Hemos entrado en el mundo de los negocios, pensó Frank Frink. Hasta estaban de acuerdo a propósito del nombre: JOYAS TRADICIONALES DE EDFRANK.

—Todo lo que podemos hacer hoy —dijo —es comprar la madera para el banco, y quizá las partes eléctricas. Pero no los materiales de las joyas.

Fueron a un depósito de madera en el sur de San Francisco. Media hora después ya tenían la madera.

—¿Qué te preocupa? —dijo Ed McCarthy mientras entraban en una ferretería al por mayor.

—El dinero. Me deprime. Financiar un negocio de este modo.

—El viejo W-M es un hombre comprensivo —dijo McCarthy.

Lo sé, pensó Frink. Por eso mismo me siento deprimido. Hemos entrado en el mismo mundo. Somos como él. No es agradable.

—No mires hacia atrás —dijo McCarthy—. Mira hacia adelante. A los negocios.

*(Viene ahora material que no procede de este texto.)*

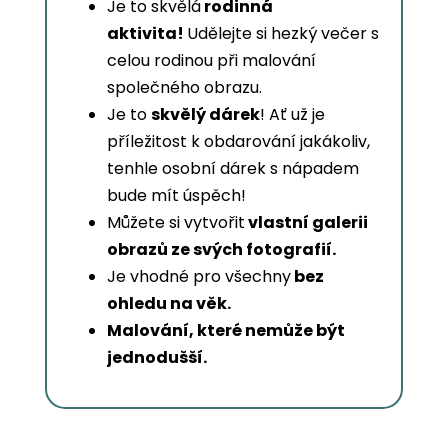
Je to skvělá
rodinná
aktivita!
Udělejte si hezký večer s
celou rodinou při malování
společného obrazu.
Je to
skvělý dárek
! Ať už je
příležitost k obdarování jakákoliv,
tenhle osobní dárek s nápadem
bude mít úspěch!
Můžete si vytvořit
vlastní galerii
obrazů ze svých fotografií.
Je vhodné pro všechny
bez
ohledu na věk.
Malování, které nemůže být
jednodušší.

Estoy mirando adelante, —pensó Frink. Recordó el hexagrama. ¿Qué ofrendas y libaciones podría hacer? ¿Y a quién?

Capítulo 7

Los Kasoura, la hermosa pareja de japoneses que había visitado la tienda de Robert Childan, le telefonearon a fines de semana y le pidieron que fuera a cenar. Childan había estado esperando oír de ellos, y se mostró encantado.

Cerró Artesanías Americanas S. A. un poco temprano y tomó un pedetaxi hasta el barrio elegante donde vivían los Kasoura. Conocía el barrio aunque allí no había gente blanca. Mientras el pedetaxi lo llevaba por las calles serpeantes enmarcadas de césped y sauces, Childan contempló los modernos edificios admirando la gracia de los diseños. Los balcones de hierro forjado, las atrevidas y sin embargo modernas columnas, los colores de pastel, la utilización de texturas variadas… todo se sumaba en verdaderas obras de arte. Recordaba aún cuando aquel sitio no había sido más que escombros de guerra.

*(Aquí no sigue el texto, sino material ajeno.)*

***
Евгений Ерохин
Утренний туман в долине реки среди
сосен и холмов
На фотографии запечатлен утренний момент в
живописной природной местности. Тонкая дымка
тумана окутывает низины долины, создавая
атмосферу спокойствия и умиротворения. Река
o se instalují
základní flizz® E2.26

Los niñitos japoneses que jugaban afuera lo observaron sin hacer comentarios y luego volvieron al fútbol o al béisbol. Pero, pensó Childan, no así los adultos; los bien vestidos jóvenes japoneses que estacionaban sus autos o entraban en las casas lo observaron con mayor interés. ¿Vivía él aquí?, se preguntaban quizá. Hombres jóvenes que volvían de las oficinas… Hasta los jefes de las misiones comerciales vivían en el barrio. Childan vio Cadillacs estacionados en la calle. A medida que el pedetaxi lo acercaba a la casa de los Kasoura, se sentía cada vez más nervioso.

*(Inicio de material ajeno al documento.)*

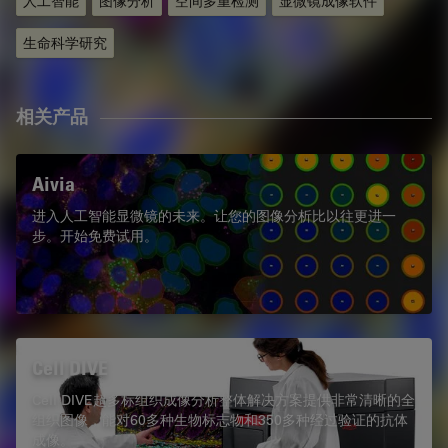
人工智能
图像分析
空间多重检测
显微镜成像软件
生命科学研究
相关产品
Aivia
进入人工智能显微镜的未来。让您的图像分析比以往更进一
步。开始免费试用。
Cell DIVE
Cell DIVE超多标组织成像分析整体解决方案提供非常清晰的全
组织图像，能对60多种生物标志物和350多种经过验证的抗体
成像。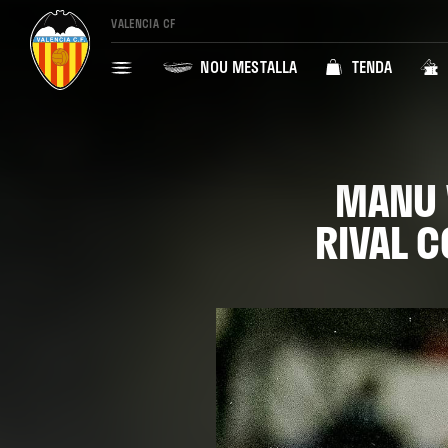
VALENCIA CF
NOU MESTALLA
TENDA
MANU 
RIVAL C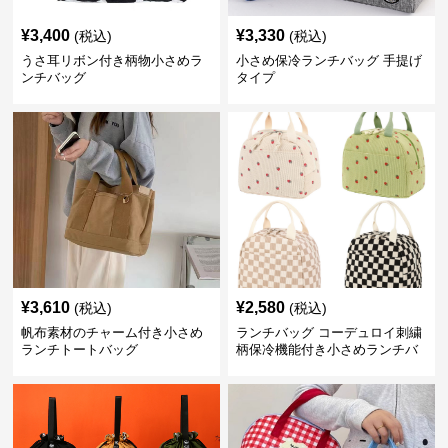
¥
3,400
¥
3,330
(税込)
(税込)
うさ耳リボン付き柄物小さめラ
小さめ保冷ランチバッグ 手提げ
ンチバッグ
タイプ
¥
3,610
¥
2,580
(税込)
(税込)
帆布素材のチャーム付き小さめ
ランチバッグ コーデュロイ刺繍
ランチトートバッグ
柄保冷機能付き小さめランチバ
ッグ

Poco después, mientras subía las escaleras del edificio de los Kasoura, pensó: Aquí estoy, no llamado a una reunión de negocios sino invitado a cenar. Se había puesto, claro está, las mejores ropas, y por lo menos confiaba en su propio aspecto. Mi aspecto, pensó. Sí, eso es. ¿Qué aspecto tenía? No engañaba a nadie; no era de allí, de esa zona donde los hombres blancos habían levantado antes una de sus más hermosas ciudades. Un extraño en su propio país.